• _Provided entries_
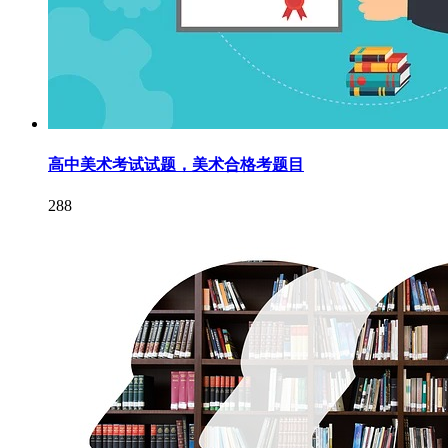
高中美术考试试题，美术合格考题目
288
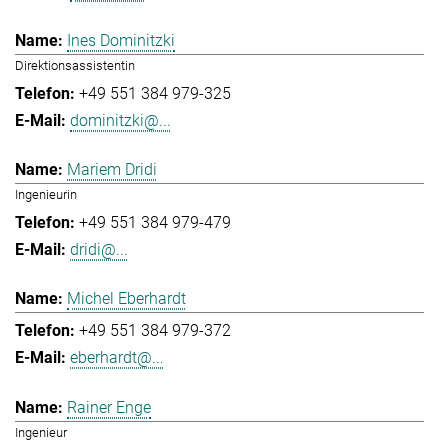
Ines Dominitzki
Direktionsassistentin
+49 551 384 979-325
dominitzki@...
Mariem Dridi
Ingenieurin
+49 551 384 979-479
dridi@...
Michel Eberhardt
+49 551 384 979-372
eberhardt@...
Rainer Enge
Ingenieur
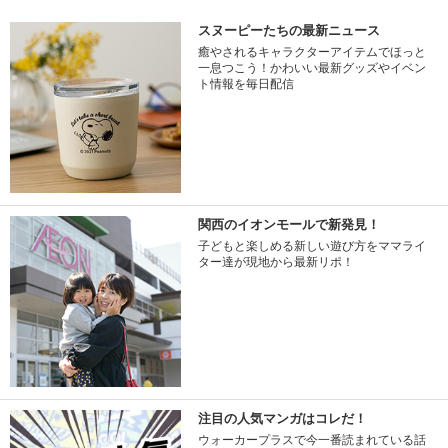
スヌーピーたちの最新ニュース
癒やされるキャラクターアイテムでほっと
一息つこう！かわいい最新グッズやイベン
ト情報を毎日配信
関西のイオンモールで新発見！
子どもと楽しめる新しい遊び方をママライ
ター達が現地から最新リポ！
注目の人気マンガはコレだ！
ウォーカープラスで今一番読まれている話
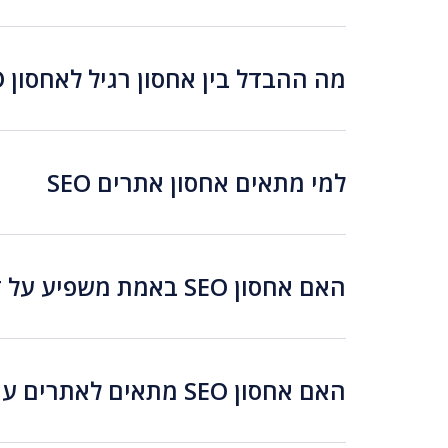
מה ההבדל בין אחסון רגיל לאחסון SEO?
למי מתאים אחסון אתרים SEO
האם אחסון SEO באמת משפיע על דירוג האתר?
האם אחסון SEO מתאים לאתרים עם תעבורת נתונים גבוהה?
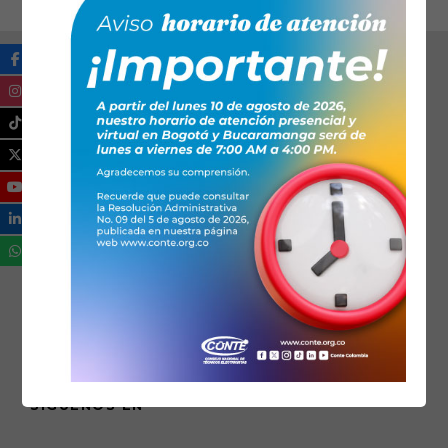
SÍGUENOS EN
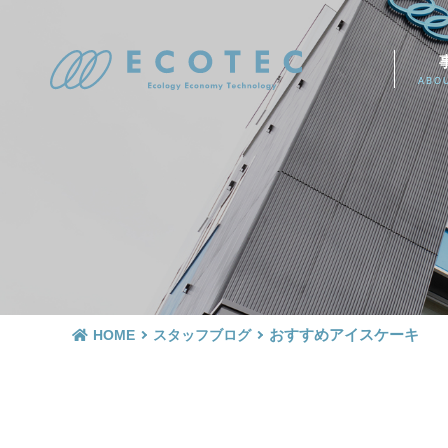
ABO
おすすめアイスケーキ
HOME
スタッフブログ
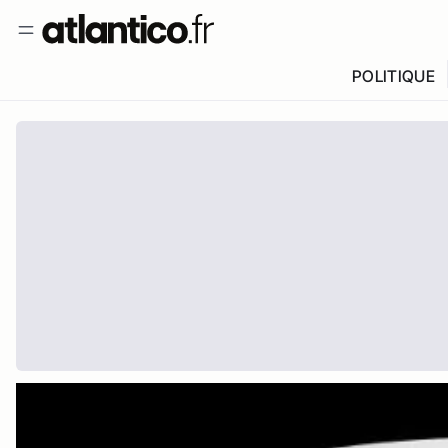
POLITIQUE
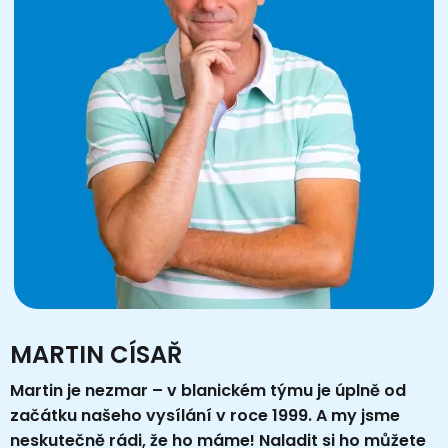
MARTIN CÍSAŘ
Martin je nezmar – v blanickém týmu je úplně od
začátku našeho vysílání v roce 1999. A my jsme
neskutečně rádi, že ho máme! Naladit si ho můžete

• _Assignment_
Look through the material and copy each line that has "מתאים".

• _Answer to the exercise_
למי מתאים אחסון אתרים SEO
האם אחסון SEO מתאים לאתרים עם תעבורת נתונים גבוהה?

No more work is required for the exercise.